In Minneapolis there is a Treatment Program for Male Victims of Sexual Abuse which provides therapy for men who were victimized in the past (75% as children, 25% as adults.) When the program opened, they ran a personal classified ad and got 200 responses from male victims the first week! Jay Bischoff, a therapist in this program, explained many of the issues which males deal with in therapy and some points for Rape Crisis advocates to consider in crisis intervention. He has found that most men perceive the assault as even more brutal than it really was - to the extent that they often feel that they were killed at the time. The men tend to internalized the rage and violence and are at first self-destructive or self-abusive and then may begin to victimize others. This also develops from the feeling of powerlessness and attempt to feel more powerful. Guilt is also internalized – they feel that they did wrong, are not worthwhile, deserved it, are inadequate, must have caused it somehow, etc. Shame comes from others laughing or pointing fingers, blaming them, etc.

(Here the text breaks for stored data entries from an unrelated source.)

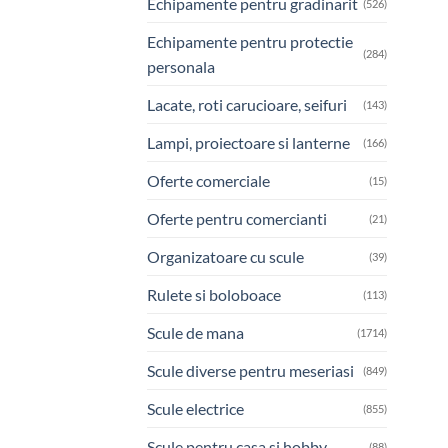
Echipamente pentru gradinarit
(526)
Echipamente pentru protectie
(284)
personala
Lacate, roti carucioare, seifuri
(143)
Lampi, proiectoare si lanterne
(166)
Oferte comerciale
(15)
Oferte pentru comercianti
(21)
Organizatoare cu scule
(39)
Rulete si boloboace
(113)
Scule de mana
(1714)
Scule diverse pentru meseriasi
(849)
Scule electrice
(855)
Scule pentru casa si hobby
(88)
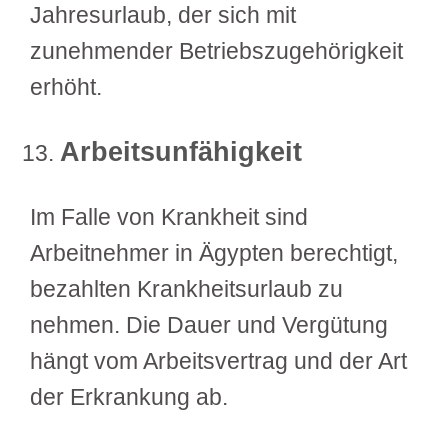
Jahresurlaub, der sich mit
zunehmender Betriebszugehörigkeit
erhöht.
Arbeitsunfähigkeit
Im Falle von Krankheit sind
Arbeitnehmer in Ägypten berechtigt,
bezahlten Krankheitsurlaub zu
nehmen. Die Dauer und Vergütung
hängt vom Arbeitsvertrag und der Art
der Erkrankung ab.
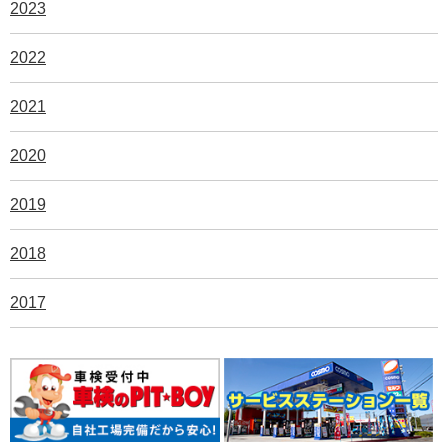
2023
2022
2021
2020
2019
2018
2017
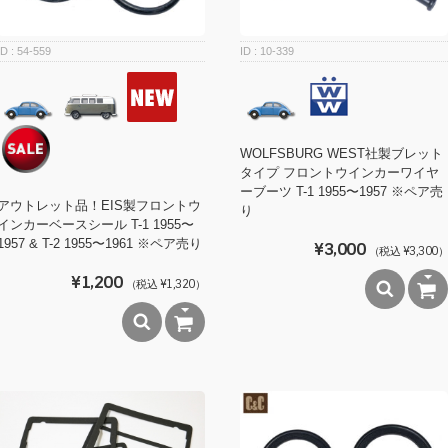
54-559
10-339
WOLFSBURG WEST社製ブレット
タイプ フロントウインカーワイヤ
ーブーツ T-1 1955〜1957 ※ペア売
アウトレット品！EIS製フロントウ
り
インカーベースシール T-1 1955〜
1957 & T-2 1955〜1961 ※ペア売り
¥3,000
（税込 ¥3,300）
¥1,200
（税込 ¥1,320）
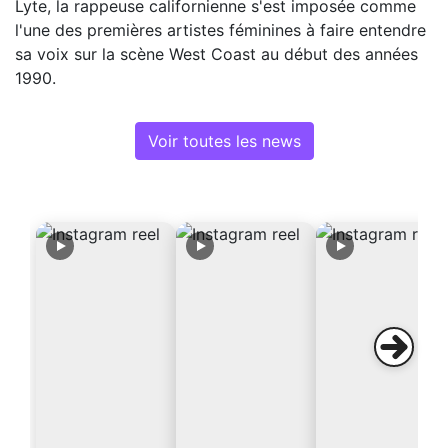
Lyte, la rappeuse californienne s'est imposée comme
l'une des premières artistes féminines à faire entendre
sa voix sur la scène West Coast au début des années
1990.
Voir toutes les news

The men are very angry -- at themselves and at a society that allows them to be victims and doesn't provide them even as much support as for women. They need to let go of the issues which caused the anger, especially at themselves for any similarities to the offender and also to express the anger in safe ways. Jay related that the anger is so strong that even pounding pillows, they sometimes end up breaking their hands. Almost 100% of the men in treatment have some alcohol or drug abuse trouble either themselves (80-90%) or in their families since this is a socially acceptable way to try to cope.

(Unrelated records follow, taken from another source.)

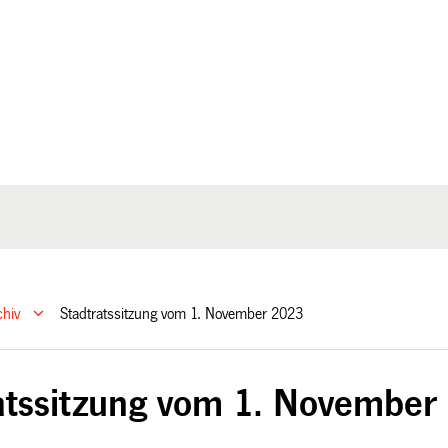
chiv
Stadtratssitzung vom 1. November 2023
atssitzung vom 1. November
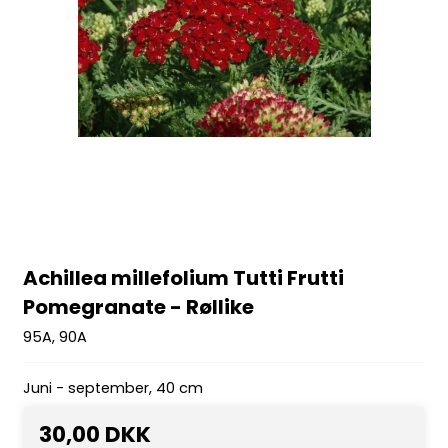
Achillea millefolium Tutti Frutti
Pomegranate - Røllike
95A, 90A
Juni - september, 40 cm
30,00 DKK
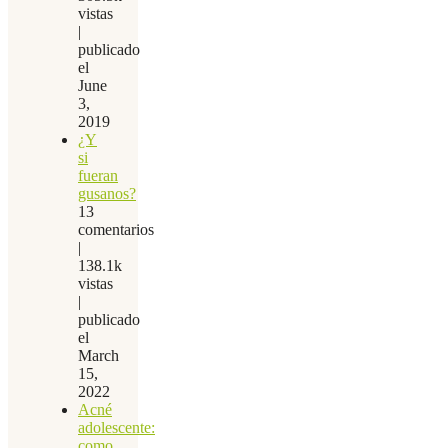
vistas
|
publicado
el
June
3,
2019
¿Y
si
fueran
gusanos?
13
comentarios
|
138.1k
vistas
|
publicado
el
March
15,
2022
Acné
adolescente:
como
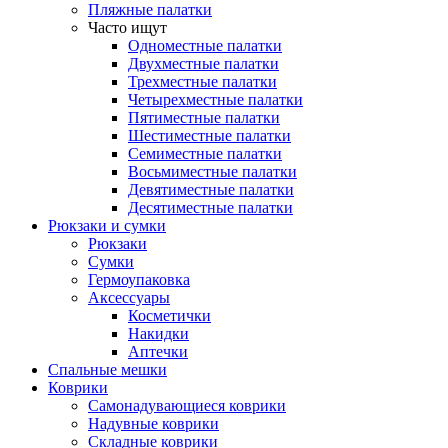
Пляжные палатки
Часто ищут
Одноместные палатки
Двухместные палатки
Трехместные палатки
Четырехместные палатки
Пятиместные палатки
Шестиместные палатки
Семиместные палатки
Восьмиместные палатки
Девятиместные палатки
Десятиместные палатки
Рюкзаки и сумки
Рюкзаки
Сумки
Гермоупаковка
Аксессуары
Косметички
Накидки
Аптечки
Спальные мешки
Коврики
Самонадувающиеся коврики
Надувные коврики
Складные коврики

Intimate relationships are extremely difficult. They want and need the love and support, but they feel they don't deserve it, don't know how to ask and their lovers don't know how to give the support needed. One helpful way they have found to work through this is to give peer support to other victims. They can also benefit from a supportive lover who can reaffirm that rape is not sex and therefore sex is not rape.

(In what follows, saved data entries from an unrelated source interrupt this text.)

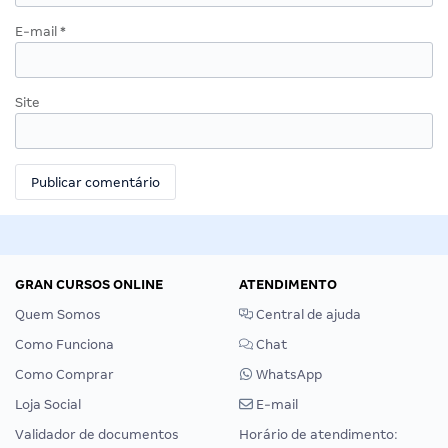
E-mail
*
Site
GRAN CURSOS ONLINE
ATENDIMENTO
Quem Somos
Central de ajuda
Como Funciona
Chat
Como Comprar
WhatsApp
Loja Social
E-mail
Validador de documentos
Horário de atendimento:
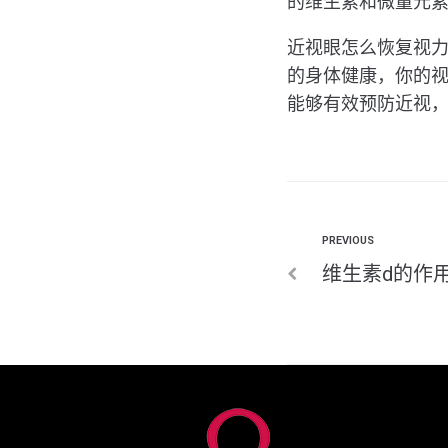
的维生素和微量元
近视眼怎么恢复视
的身体健康，你的
能够有效预防近视
PREVIOUS
维生素d的作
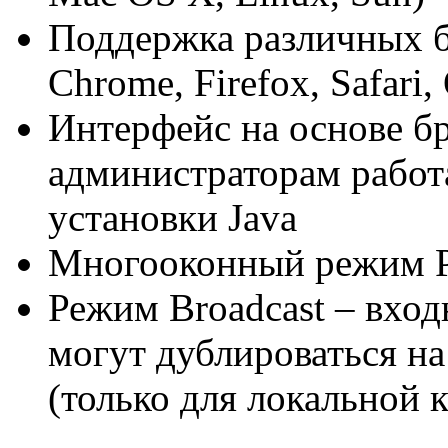
Поддержка различных бра
Chrome, Firefox, Safari,
Интерфейс на основе бр
администраторам работ
установки Java
Многооконный режим P
Режим Broadcast – вход
могут дублироваться н
(только для локальной 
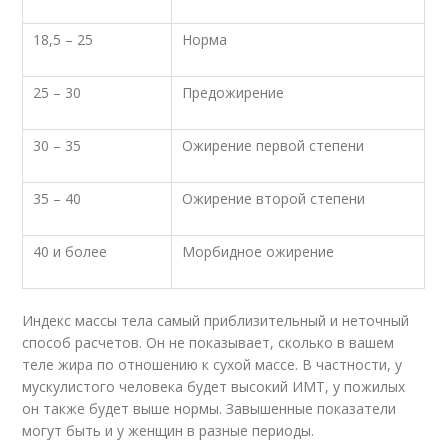
18,5 – 25
Норма
25 – 30
Предожирение
30 – 35
Ожирение первой степени
35 – 40
Ожирение второй степени
40 и более
Морбидное ожирение
Индекс массы тела самый приблизительный и неточный
способ расчетов. Он не показывает, сколько в вашем
теле жира по отношению к сухой массе. В частности, у
мускулистого человека будет высокий ИМТ, у пожилых
он также будет выше нормы. Завышенные показатели
могут быть и у женщин в разные периоды.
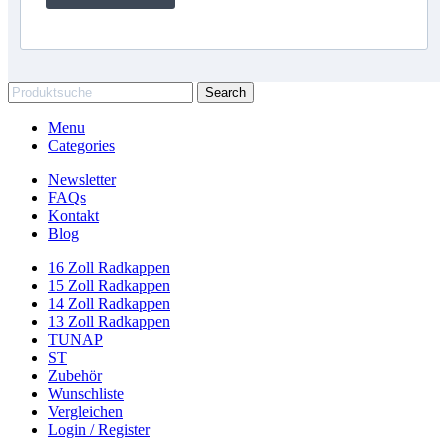
Search
Menu
Categories
Newsletter
FAQs
Kontakt
Blog
16 Zoll Radkappen
15 Zoll Radkappen
14 Zoll Radkappen
13 Zoll Radkappen
TUNAP
ST
Zubehör
Wunschliste
Vergleichen
Login / Register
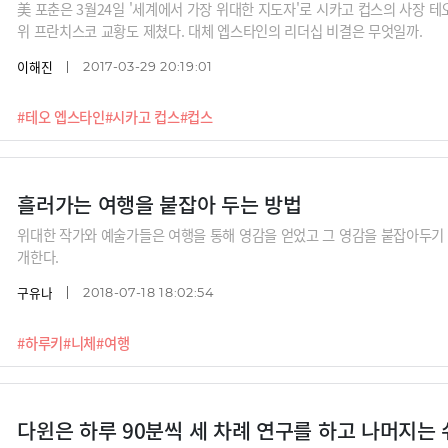
美 포춘은 3월24일 '세계에서 가장 위대한 지도자'로 시카고 컵스의 사장 테
위 프란치스코 교황도 제쳤다. 대체 엡스타인의 리더십 비결은 무엇일까.
이해진
2017-03-29 20:19:01
#테오 엡스타인
#시카고 컵스
#컵스
흘러가는 여행을 붙잡아 두는 방법
위대한 작가와 예술가들은 여행을 통해 영감을 얻었고 그 영감을 붙잡아두기 
개한다.
구유나
2018-07-18 18:02:54
#하루키
#니체
#여행
다윈은 하루 90분씩 세 차례 연구를 하고 나머지는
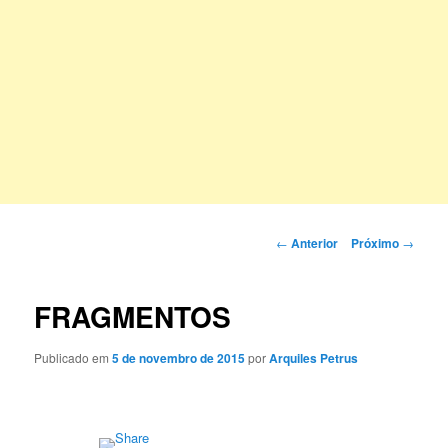
Navegação
←
Anterior
Próximo
→
de
posts
FRAGMENTOS
Publicado em
5 de novembro de 2015
por
Arquiles Petrus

The men are very fearful of many aspects of life: anyone who reminds them of their assailant, anyone who is larger than themselves, the dark, or being alone. However, it is not "manly " to be afraid and so they are ashamed to admit it and talk about their fears. Trust and control issues are also very important and interrelated with some of the above issues. Sexual identity is another common difficulty.

Many men fear that they will become sexual assailants themselves.

A Couple Of Pointers

When an advocate meets a male victim, she will probably feel awkward because she has been trained primarily to work with women and children-but realize that their feelings are very much the same and so can be treated the same. One work of caution though: the male victim who is feeling powerless may try to regain his sense of power by trying to feel more powerful than the advocate. So acknowledge his need to feel powerful without taking it personally. Also, if a man calls and says he feels like raping someone, talk about how he learned that behavior. Chances are that he was a victim himself; and if he can deal with his victimization by talking and expressing his feelings, he will be less tempted to rape someone else.

The program found that when they gave new clients the choice of having a man or woman therapist, they chose a woman. However, when they gave the choice of a man who had been victimized or a woman who had been victimized, many chose the man who had been victimized. We get very few calls from adult male victims, yet I'm sure they're out there. They need support and an outlet for their feelings--I only hope we can be there for them.